Madagaskar Gebirge und Reisfelder
Reisfelder am Rande der Berge

Es ertönt ein polyphones Trompeten, ein Kreischen als würde man auf einem Grashalm pfeifen oder Feuerwerkskörper in den Himmel jagen. Die gellenden Schreie durchdringen Mark, Bein und den ganzen Wald. "Halt! Bis hierhin und nicht weiter!", heißt das, und das Naturreservat bei Andasibe ist der einzige Ort auf der Welt, an dem man die unheimlichen Laute hören und diese Geschöpfe bestaunen kann.

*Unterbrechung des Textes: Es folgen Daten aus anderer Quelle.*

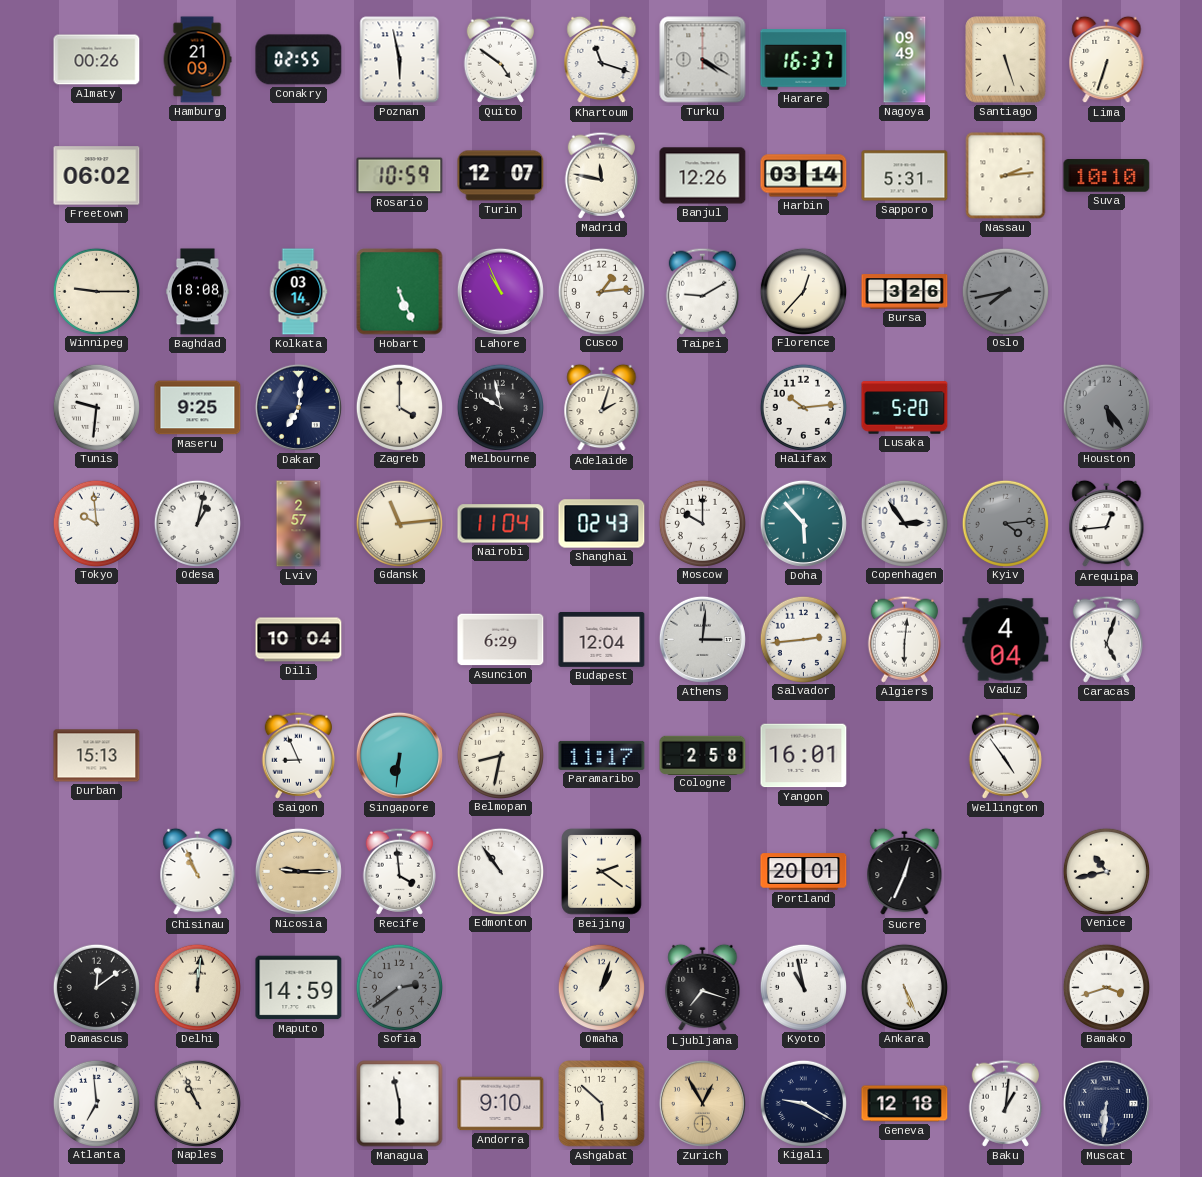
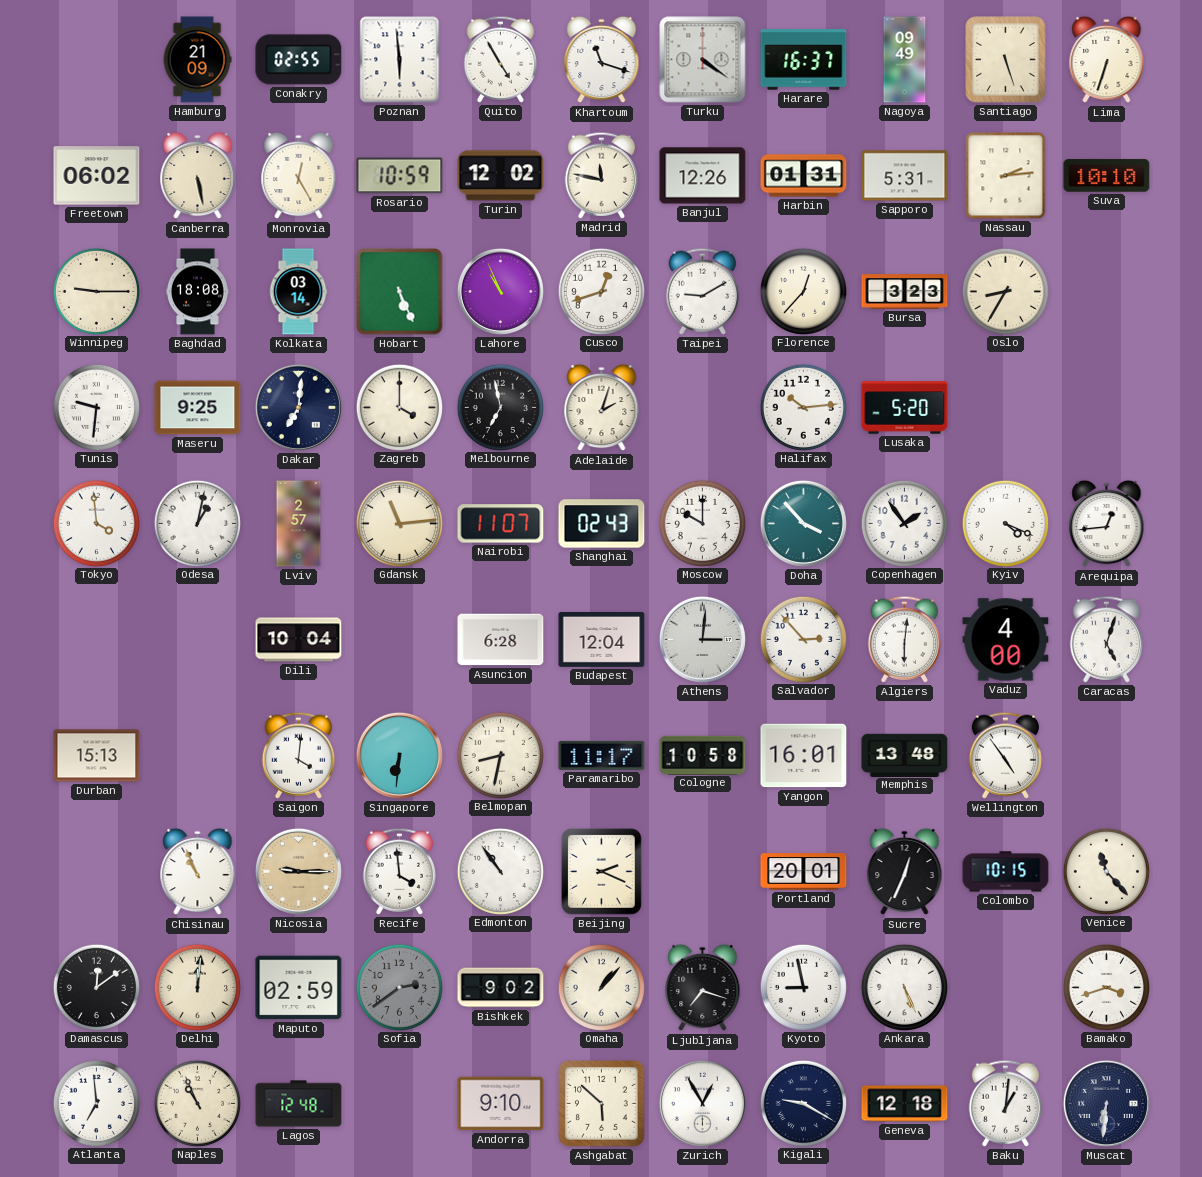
Almaty: 00:26 -> none
Poznan: 5:58 -> 5:59
Quito: 4:51 -> 4:55
Turku: 4:20 -> 4:21
Canberra: none -> 5:28
Monrovia: none -> 12:25
Turin: 12:07 -> 12:02
Harbin: 03:14 -> 01:31
Cusco: 1:14 -> 12:42
Bursa: 3:26 -> 3:23
Oslo: 7:43 -> 8:35
Oslo dial: grey -> cream
Melbourne: 9:58 -> 6:58
Houston: 5:24 -> none
Tokyo: 9:59 -> 3:59
Nairobi: 11:04 -> 11:07
Doha: 5:53 -> 3:53
Copenhagen: 2:54 -> 1:54
Kyiv: 4:14 -> 4:19
Kyiv dial: grey -> white
Asuncion: 6:29 -> 6:28
Salvador: 2:44 -> 2:53
Vaduz: 4:04 -> 4:00
Saigon: 8:56 -> 4:01
Cologne: 2:58 -> 10:58
Memphis: none -> 13:48
Beijing: 2:21 -> 2:19
Colombo: none -> 10:15
Venice: 10:43 -> 11:23
Maputo: 14:59 -> 02:59
Bishkek: none -> 9:02
Omaha: 1:03 -> 1:07
Kyoto: 10:58 -> 8:58
Lagos: none -> 12:48
Managua: 5:58 -> none
Zurich dial: champagne -> white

Mahnmale in der roten Erde

Babakoto, Vetter, wird der Indri, der mit außergewöhnlichem Gesang sein Revier markiert, von den Madagassen genannt. Sie verehren den größten aller Lemuren als Wiedergeburt ihrer Ahnen. Der Primat mit dem grauen flauschigen Pelz, dem Stummelschwanz, dem schwarzen Fuchsgesicht und den Pinselohren wird bis zu neunzig Zentimeter groß und manchmal sechzig Jahre alt. Ein ausgewachsener Indri frisst zwei Kilo am Tag und stellt sich seinen Nahrungscocktail aus dem Laub und den Früchten vierzig verschiedener Bäume zusammen. Ohne diesen speziellen Mix stirbt er. Ein Umstand, der verhindert, dass aus dem Indri jemals ein Zoo-Tier wird.

Madagaskar Familie im Hochland
Eine Familie im Andringitra-Gebirge

Vom tropischen Regenwald auf Madagaskar, dem Lebensraum des Indris, ist nur mehr ein schmaler Streifen zwischen der Ostküste und dem Hochland übrig. Mehr als neunzig Prozent des gesamten Inselwaldes wurde in den vergangenen Jahrzehnten durch massives Abholzen und Brandrodung vernichtet. Die Holzkohlegewinnung, oftmals einzige Einnahmequelle für die Ärmsten der Bevölkerung, und der Wanderfeldbau tragen zur weiteren Zerstörung des Ökosystems bei. Auf dem Weg nach Süden sieht man einzelne Bäume wie Mahnmale aus der kahlen roten Erde ragen.